The House on Wednesday passed bipartisan legislation that eliminates confusion for consumers and ends duplicative and bureaucratic paperwork requirements for financial institutions.
The bill, the Eliminate Privacy Notice Confusion Act, ends the annual privacy notice requirement for financial institutions if the institutions have not made any changes to their privacy practices over the past year. Currently, privacy notices are required to be sent to customers every year, even if a bank's privacy policies have not changed and it has not shared a customer's financial information.

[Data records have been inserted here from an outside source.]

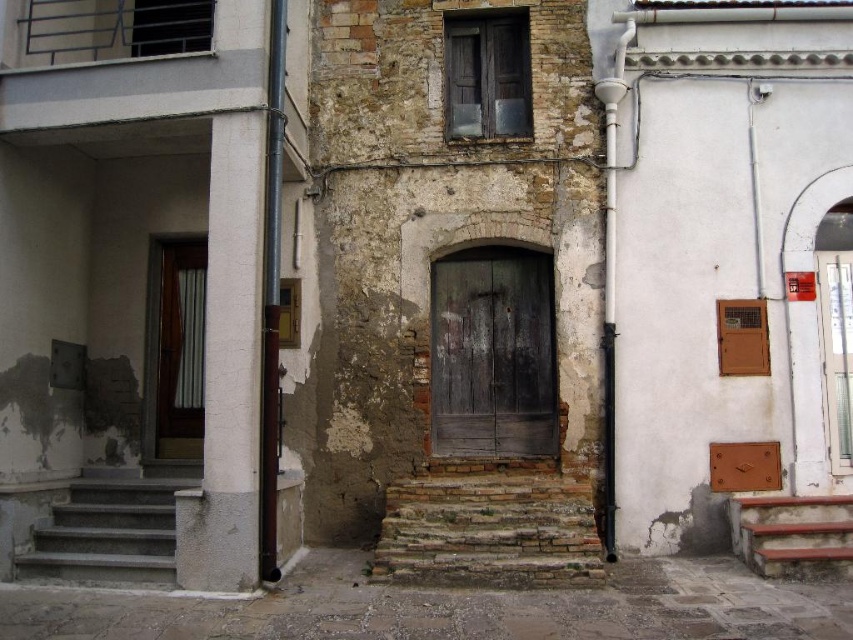 Is dark brown wooden door at center bigger than gray concrete stairs at lower left?

Yes, dark brown wooden door at center is bigger than gray concrete stairs at lower left.

Is dark brown wooden door at center closer to camera compared to gray concrete stairs at lower left?

No, it is not.

In order to click on dark brown wooden door at center in this screenshot , I will do `click(492, 353)`.

Can you confirm if rustic wooden stairs at lower right is bigger than wooden door at center?

Yes, rustic wooden stairs at lower right is bigger than wooden door at center.

Does rustic wooden stairs at lower right have a lesser width compared to wooden door at center?

No.

This screenshot has height=640, width=853. Identify the location of rustic wooden stairs at lower right. (793, 534).

You are a GUI agent. You are given a task and a screenshot of the screen. Output one action in this format:
    pyautogui.click(x=<x>, y=<y>)
    Task: Click on the rustic wooden stairs at lower right
    The width and height of the screenshot is (853, 640).
    Given the screenshot: What is the action you would take?
    [793, 534]

Measure the distance between rustic stone stairs at center and rustic wooden stairs at lower right.

1.98 meters

Is rustic stone stairs at center to the right of rustic wooden stairs at lower right from the viewer's perspective?

No, rustic stone stairs at center is not to the right of rustic wooden stairs at lower right.

Find the location of a particular element. This screenshot has height=640, width=853. rustic stone stairs at center is located at coordinates (489, 531).

Image resolution: width=853 pixels, height=640 pixels. What are the coordinates of `rustic stone stairs at center` in the screenshot? It's located at (489, 531).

"This bipartisan bill maintains current privacy protections and cuts down on useless paperwork that piles up on customers' kitchen tables every year," said Financial Services Committee Chairman Spencer Bachus. "The federal government requires these notices to be sent even if the bank does not share information and has not changed its privacy practices. Not only is this costly to the bank, it can be irritating and confusing to customers."
Rep. Blaine Luetkemeyer, a member of the Financial Services Committee, sponsored the bill.
"This legislation would eliminate unnecessary, costly, confusing and often ignored mailings that clog up people's mailboxes that end up costing millions of dollars to produce and mail. Additionally, many of these costs are ultimately being passed onto customers of banks and credit unions," Rep. Luetkemeyer said. "Not only will this legislation end the redundant mailings, but it also will make it more likely that people will pay closer attention to important mailings they receive from their financial institutions because they are receiving fewer."